As our population ages - we are all familiar with the statistics - we will need to expand the home care workforce. To do so sustainably, and to attract and retain the talent of people that we would all wish to care for our loved ones should the circumstance arise, we need to stop a race to the bottom on pay and increase the pool of available labour. HCCI submitted a case to the economic migration policy unit to allow non-EEA workers into Ireland to become home carers. We think it is vital that we broaden the base of available workers. In addition, HCCI is currently working on a submission to the Department of Employment Affairs and Social Protection in the hopes we can end the current system that punishes a worker for providing home care while in receipt of State benefits.

We need to change the HSE procurement rules so that the tendering process is a tool to improve the conditions of the workforce as well as to deliver value for money. The reality is that the HSE sets the conditions of the market. That carers do not receive travel allowances, except in rare circumstances, is as a result of the procurement practices of the HSE. Caring needs to become more culturally embedded, and turned into a profession with a defined and rewarding career pathway. Innovations are limited only by our imaginations. Why not provide a mandatory caring module in transition year, for instance? Professionalisation should also spell the end of a single hourly rate for carers. Specialist skills should be rewarded, as they are in every other industry. HCCI is pleased the HSE have conducted a review into the career of health care assistants, and we eagerly await the results.

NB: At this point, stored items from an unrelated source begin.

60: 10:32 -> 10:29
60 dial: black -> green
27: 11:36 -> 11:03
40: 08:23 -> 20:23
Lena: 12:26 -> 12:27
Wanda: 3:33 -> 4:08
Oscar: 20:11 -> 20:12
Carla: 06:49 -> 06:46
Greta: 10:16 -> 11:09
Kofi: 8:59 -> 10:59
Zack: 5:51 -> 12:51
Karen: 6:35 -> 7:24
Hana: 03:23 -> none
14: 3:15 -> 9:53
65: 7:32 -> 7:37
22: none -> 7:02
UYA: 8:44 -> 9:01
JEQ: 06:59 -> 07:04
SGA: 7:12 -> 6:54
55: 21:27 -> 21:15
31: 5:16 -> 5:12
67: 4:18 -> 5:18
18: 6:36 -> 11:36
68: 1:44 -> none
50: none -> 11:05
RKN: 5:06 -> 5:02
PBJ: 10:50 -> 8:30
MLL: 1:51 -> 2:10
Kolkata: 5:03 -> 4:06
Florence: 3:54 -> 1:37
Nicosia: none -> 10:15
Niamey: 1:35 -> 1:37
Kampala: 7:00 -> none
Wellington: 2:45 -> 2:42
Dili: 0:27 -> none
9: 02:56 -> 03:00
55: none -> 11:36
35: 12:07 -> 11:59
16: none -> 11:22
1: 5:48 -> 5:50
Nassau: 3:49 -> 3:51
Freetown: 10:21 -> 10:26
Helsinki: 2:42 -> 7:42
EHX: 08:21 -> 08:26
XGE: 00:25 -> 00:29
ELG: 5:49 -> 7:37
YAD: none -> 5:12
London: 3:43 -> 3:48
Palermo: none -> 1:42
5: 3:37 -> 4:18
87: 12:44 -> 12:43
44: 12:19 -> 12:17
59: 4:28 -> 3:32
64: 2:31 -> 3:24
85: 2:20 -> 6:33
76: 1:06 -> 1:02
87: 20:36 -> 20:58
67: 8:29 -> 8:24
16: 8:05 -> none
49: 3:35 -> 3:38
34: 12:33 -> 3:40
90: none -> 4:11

HCCI welcomes this hearing today, but we are disappointed the attitude of this committee does not seem to be replicated elsewhere. One month after my appointment, I wrote to the Minister of State at the Department of Health, Deputy Jim Daly, to request a meeting with him or his officials to talk about the range of issues facing the sector. That letter has not received a response from the Minister of State. The HSE last held a home care providers forum in April 2018. This meeting of the HSE, HCCI and the non-profits should be a regular occurrence, and it is deeply regrettable the meeting scheduled for 5 December was postponed by the HSE. My hope is that in addition to the forum becoming a regular place to discuss operational issues, a high-level working group will be formed, convened by the Department, between the principal stakeholders so that we can work together and form long-term policy proposals. We also need more transparency in the operation of the service. Recent work by members of this committee shed light on the current waiting lists, and work by my colleagues at the Care Alliance similarly enlightened us. However, it would be better if the HSE regularly reported a standardised set of figures on the operation of home care across all nine CHOs. HCCI would welcome this extra scrutiny and transparency, for only in understanding the true picture can we all act on an informed basis.

Two developments that will shape the future of home care – namely, the statutory entitlement to home care and Sláintecare – provide a rare opportunity for us to rethink some of our assumptions and design a robust and sustainable home care service. Laura Magahy and her team are, by all accounts, doing great work at this early stage and I hope for a formal meeting with her soon. HCCI would like to see a framework that draws on the expertise of the relevant stakeholders and meets regularly to ensure Sláintecare is a success. We need to clarify how we will fund the expansion in community services needed to support the reforms, as well as start preparing the entire sector so that it is ready to provide this care. The regulation of home care is vital, and therefore we should be teasing out now what model of regulation will deliver the best outcome in the future.